Aunty Susan and I have a game called “Volcano Food”. She scrunches the food up into a hill and I bite off the top of it. Then I sit back and look at her until she scrunches the food up again. This goes on until I lick the plate clean. Mom tried to play the game, but her hills just weren’t the same.
I’ve been going to THE VET every Friday for a check up and to be weighed. I’m not gaining weight, but not losing either. THE VET has been really nice to me and Mom, so last Friday, I let her get down on the floor with me and give me a belly rub and a chin scratch. She was very pleased. She said that I looked like the old Davey Jones. I’m not old or new. I’m just me.
Mom says that she can tell when I feel bad, because my whiskers are plastered against my face. When I feel good, my whiskers are standing straight out.

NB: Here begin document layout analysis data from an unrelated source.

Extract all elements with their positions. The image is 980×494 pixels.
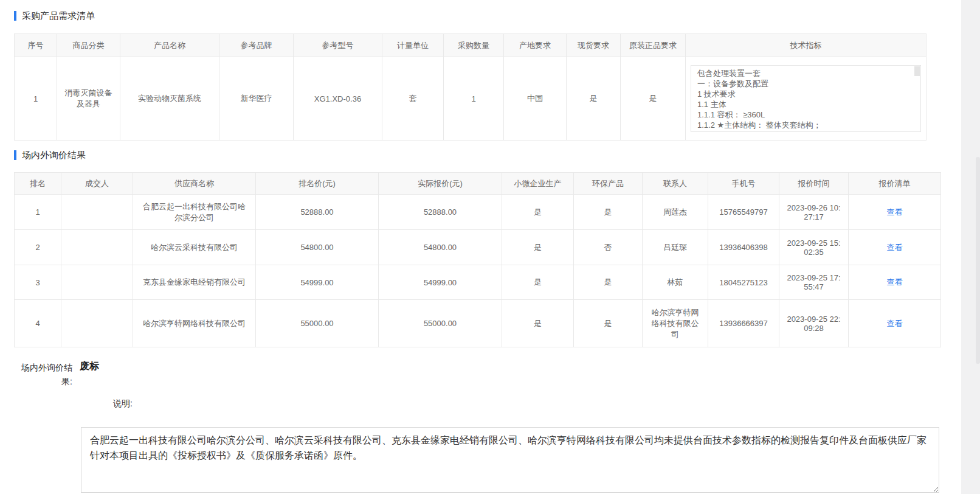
cell-eco-product: 是 — [574, 265, 643, 300]
demand-table-row: 1 消毒灭菌设备及器具 实验动物灭菌系统 新华医疗 XG1.XD-0.36 套 … — [15, 57, 927, 141]
tech-spec-line: 包含处理装置一套 — [697, 68, 914, 78]
cell-actual-price: 54800.00 — [379, 230, 502, 265]
column-header-rank-price: 排名价(元) — [256, 173, 379, 195]
cell-phone: 15765549797 — [708, 195, 779, 230]
cell-category: 消毒灭菌设备及器具 — [57, 57, 120, 141]
cell-seq: 1 — [15, 57, 57, 141]
tech-spec-line: 1.1.1 容积： ≥360L — [697, 110, 914, 120]
column-header-contact: 联系人 — [643, 173, 708, 195]
column-header-winner: 成交人 — [61, 173, 133, 195]
accent-bar-icon — [14, 150, 16, 160]
cell-quote-list: 查看 — [849, 265, 941, 300]
note-label: 说明: — [113, 398, 133, 409]
cell-rank: 4 — [15, 300, 61, 347]
cell-contact: 哈尔滨亨特网络科技有限公司 — [643, 300, 708, 347]
cell-eco-product: 是 — [574, 195, 643, 230]
cell-supplier: 克东县金缘家电经销有限公司 — [133, 265, 256, 300]
cell-quote-list: 查看 — [849, 195, 941, 230]
cell-rank-price: 54999.00 — [256, 265, 379, 300]
section-title-quote-results: 场内外询价结果 — [14, 150, 86, 160]
column-header-quote-time: 报价时间 — [779, 173, 849, 195]
page-scrollbar[interactable] — [976, 157, 980, 364]
inquiry-result-value: 废标 — [80, 360, 99, 373]
view-quote-link[interactable]: 查看 — [887, 207, 903, 217]
cell-rank-price: 52888.00 — [256, 195, 379, 230]
cell-phone: 13936666397 — [708, 300, 779, 347]
tech-spec-line: 一：设备参数及配置 — [697, 78, 914, 89]
column-header-phone: 手机号 — [708, 173, 779, 195]
column-header-category: 商品分类 — [57, 34, 120, 57]
cell-contact: 林茹 — [643, 265, 708, 300]
cell-quote-list: 查看 — [849, 300, 941, 347]
cell-rank: 2 — [15, 230, 61, 265]
cell-rank: 3 — [15, 265, 61, 300]
cell-small-enterprise: 是 — [502, 265, 574, 300]
cell-small-enterprise: 是 — [502, 195, 574, 230]
cell-contact: 吕廷琛 — [643, 230, 708, 265]
column-header-product-name: 产品名称 — [120, 34, 219, 57]
scrollbar-thumb[interactable] — [914, 66, 920, 76]
cell-quote-time: 2023-09-25 22:09:28 — [779, 300, 849, 347]
cell-actual-price: 52888.00 — [379, 195, 502, 230]
column-header-small-enterprise: 小微企业生产 — [502, 173, 574, 195]
tech-spec-line: 1.1.3 ★焊接工艺： 等离子焊接 — [697, 130, 914, 132]
demand-table-header-row: 序号 商品分类 产品名称 参考品牌 参考型号 计量单位 采购数量 产地要求 现货… — [15, 34, 927, 57]
column-header-quantity: 采购数量 — [444, 34, 504, 57]
quote-table-header-row: 排名 成交人 供应商名称 排名价(元) 实际报价(元) 小微企业生产 环保产品 … — [15, 173, 941, 195]
cell-rank: 1 — [15, 195, 61, 230]
cell-small-enterprise: 是 — [502, 300, 574, 347]
column-header-eco-product: 环保产品 — [574, 173, 643, 195]
cell-quote-time: 2023-09-25 15:02:35 — [779, 230, 849, 265]
column-header-unit: 计量单位 — [382, 34, 444, 57]
quote-result-table: 排名 成交人 供应商名称 排名价(元) 实际报价(元) 小微企业生产 环保产品 … — [14, 172, 941, 347]
view-quote-link[interactable]: 查看 — [887, 243, 903, 252]
cell-winner — [61, 230, 133, 265]
cell-product-name: 实验动物灭菌系统 — [120, 57, 219, 141]
column-header-model: 参考型号 — [294, 34, 382, 57]
cell-genuine: 是 — [621, 57, 686, 141]
cell-supplier: 哈尔滨亨特网络科技有限公司 — [133, 300, 256, 347]
tech-spec-line: 1.1 主体 — [697, 99, 914, 110]
tech-spec-line: 1.1.2 ★主体结构： 整体夹套结构； — [697, 120, 914, 130]
view-quote-link[interactable]: 查看 — [887, 277, 903, 287]
cell-quantity: 1 — [444, 57, 504, 141]
quote-table-row: 2 哈尔滨云采科技有限公司 54800.00 54800.00 是 否 吕廷琛 … — [15, 230, 941, 265]
cell-unit: 套 — [382, 57, 444, 141]
section-title-text: 场内外询价结果 — [22, 150, 86, 160]
cell-quote-time: 2023-09-25 17:55:47 — [779, 265, 849, 300]
cell-quote-list: 查看 — [849, 230, 941, 265]
column-header-origin: 产地要求 — [504, 34, 567, 57]
column-header-brand: 参考品牌 — [219, 34, 294, 57]
section-title-demand-list: 采购产品需求清单 — [14, 10, 95, 21]
quote-table-row: 4 哈尔滨亨特网络科技有限公司 55000.00 55000.00 是 是 哈尔… — [15, 300, 941, 347]
column-header-genuine: 原装正品要求 — [621, 34, 686, 57]
quote-table-row: 3 克东县金缘家电经销有限公司 54999.00 54999.00 是 是 林茹… — [15, 265, 941, 300]
cell-supplier: 哈尔滨云采科技有限公司 — [133, 230, 256, 265]
column-header-rank: 排名 — [15, 173, 61, 195]
cell-winner — [61, 300, 133, 347]
cell-supplier: 合肥云起一出科技有限公司哈尔滨分公司 — [133, 195, 256, 230]
cell-phone: 18045275123 — [708, 265, 779, 300]
cell-contact: 周莲杰 — [643, 195, 708, 230]
demand-table: 序号 商品分类 产品名称 参考品牌 参考型号 计量单位 采购数量 产地要求 现货… — [14, 33, 927, 141]
column-header-supplier: 供应商名称 — [133, 173, 256, 195]
tech-spec-scrollbox[interactable]: 包含处理装置一套 一：设备参数及配置 1 技术要求 1.1 主体 1.1.1 容… — [691, 65, 921, 132]
cell-winner — [61, 195, 133, 230]
cell-rank-price: 54800.00 — [256, 230, 379, 265]
quote-table-row: 1 合肥云起一出科技有限公司哈尔滨分公司 52888.00 52888.00 是… — [15, 195, 941, 230]
cell-actual-price: 54999.00 — [379, 265, 502, 300]
cell-rank-price: 55000.00 — [256, 300, 379, 347]
cell-eco-product: 是 — [574, 300, 643, 347]
note-textarea[interactable]: 合肥云起一出科技有限公司哈尔滨分公司、哈尔滨云采科技有限公司、克东县金缘家电经销… — [81, 427, 939, 493]
cell-actual-price: 55000.00 — [379, 300, 502, 347]
column-header-in-stock: 现货要求 — [567, 34, 621, 57]
view-quote-link[interactable]: 查看 — [887, 319, 903, 328]
cell-brand: 新华医疗 — [219, 57, 294, 141]
cell-model: XG1.XD-0.36 — [294, 57, 382, 141]
column-header-actual-price: 实际报价(元) — [379, 173, 502, 195]
cell-winner — [61, 265, 133, 300]
cell-small-enterprise: 是 — [502, 230, 574, 265]
cell-tech-spec: 包含处理装置一套 一：设备参数及配置 1 技术要求 1.1 主体 1.1.1 容… — [686, 57, 927, 141]
column-header-tech-spec: 技术指标 — [686, 34, 927, 57]
cell-eco-product: 否 — [574, 230, 643, 265]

I’ve had a terrific week. I have been eating and wandering around the house. Mom held me up to the window and I got to see some baby robins learn to fly. I tried to catch an ant that sneaked into the house, and all of the time, my whiskers were standing straight out. Mom said that I’ve had a whisker-popping great week.
Mom and I saw my Feline Guardian Angel in the clouds the other day. Mom told me that I was very protected and that everything would be OK. I understand that. I know that I’ve had a great time. I’ve met great people because of this Diary. When things go bad, I’ll miss Mom, but I’ll just be headed for another adventure. Mom says that her mother and father will be there to take care of me.
Davey Jones (Davey with an e because I'm not a Monkee)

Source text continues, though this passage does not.